Page MenuHomePhabricator

Distinguish disambiguation pages from normal articles cheaply in database
Closed, ResolvedPublic

Description

Author: mediazilla

Description:
It is already implemented into MediaWiki that Redirects are not counted as "true articles". I'm requesting the feature to distinguish Disambiguation-Pages similarily. Not because of statstics but because of something else. In detail it is about the Special-Pages "Lonelypages". Most of the Disambiguation-Pages are Lonelypages. That's a matter of fact due to the fact that a link to a certain topic is mostly directed at the disambigued lemma and not the Disambiguation-Page, which is fully right the way it is done. But if you are now seeking for Lonelypages via the Special-Page for it you will find a lot of Disambiguation-Pages which do not neet to be linked by other articles as they are just Disambiguation-Pages for users who have just typed the expression seeking for an explenation. This cost a lot of my nerves.

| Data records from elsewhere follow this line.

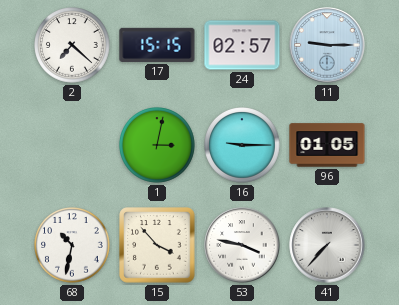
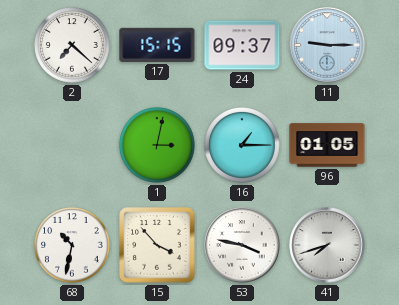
24: 02:57 -> 09:37
16: 9:15 -> 1:15
41: 7:37 -> 7:42
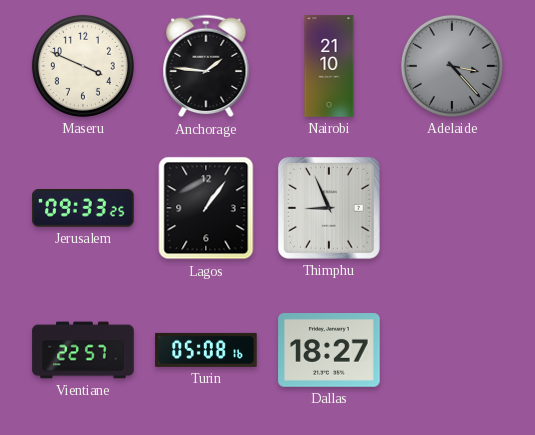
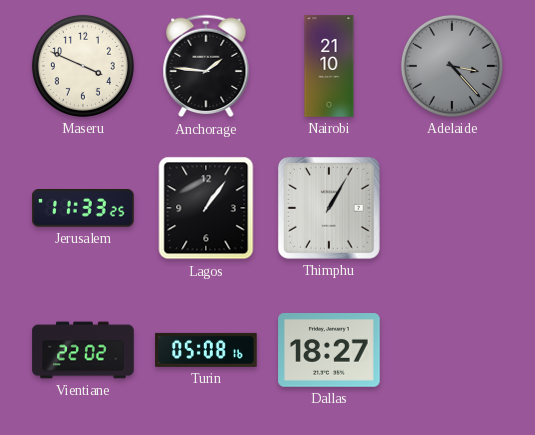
Jerusalem: 09:33 -> 11:33
Thimphu: 8:56 -> 1:05
Vientiane: 22:57 -> 22:02
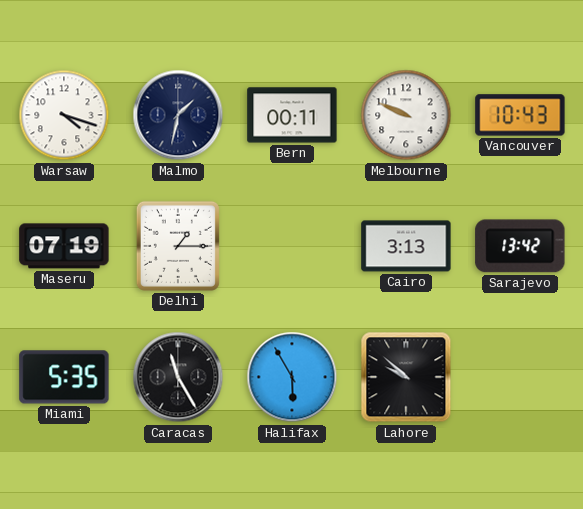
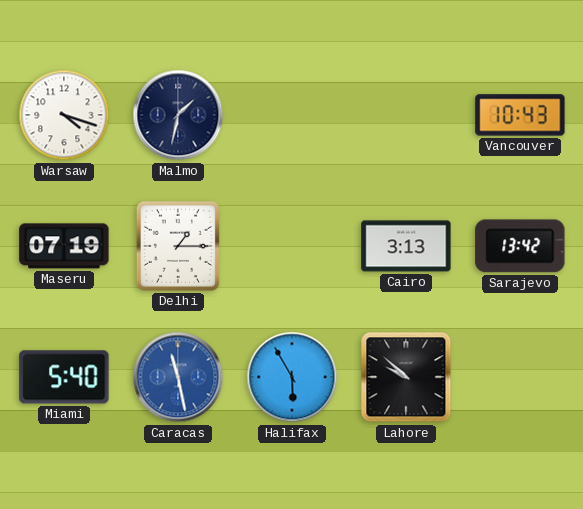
Bern: 00:11 -> none
Melbourne: 9:49 -> none
Miami: 5:35 -> 5:40
Caracas: 11:25 -> 11:28
Caracas dial: black -> blue
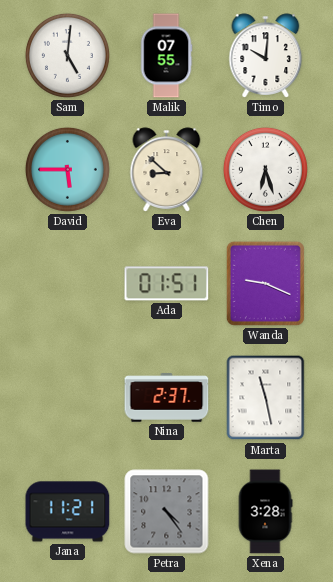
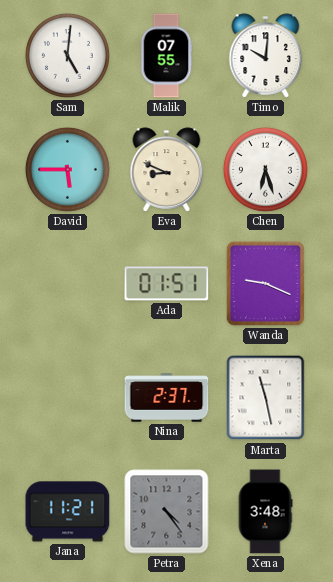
Eva: 8:52 -> 8:49
Xena: 3:28 -> 3:48
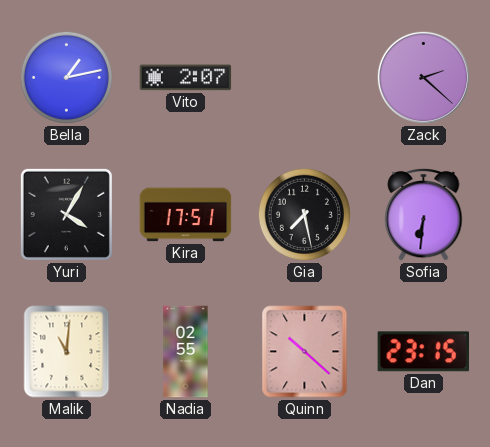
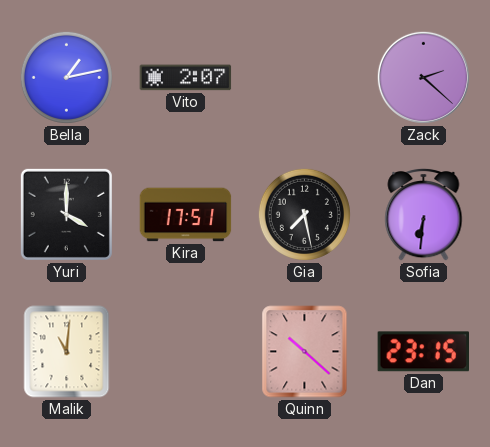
Yuri: 4:05 -> 4:00
Nadia: 02:55 -> none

And it's not only about my nerves, there's another thing why I think that this feature should be implemented. It still has to do with the Lonelypages.. As I mentioned you can use this tool to search for Lonelypages and link them then. But - as most of the special pages - these pages are cached pages (which is annoying but necessary - and not the point) and mostly queries limites to 1000 entries. In other words: There are very many lonelypages. More than 1000. So they can not be found via the Lonelypages-Tool. Mostly you will only get those pages beginning with A or B. Okay, no problem, you might think... You can link all the A and B pages so that at the next query C and D will come up.. But it's exactly that what won't work, because of the Disambiguation-Pages. There are also more than 1000 Disambiguation-Pages, which, as we just found out, do not need to be linkes, so they won't disappear from that list and block C, D etc.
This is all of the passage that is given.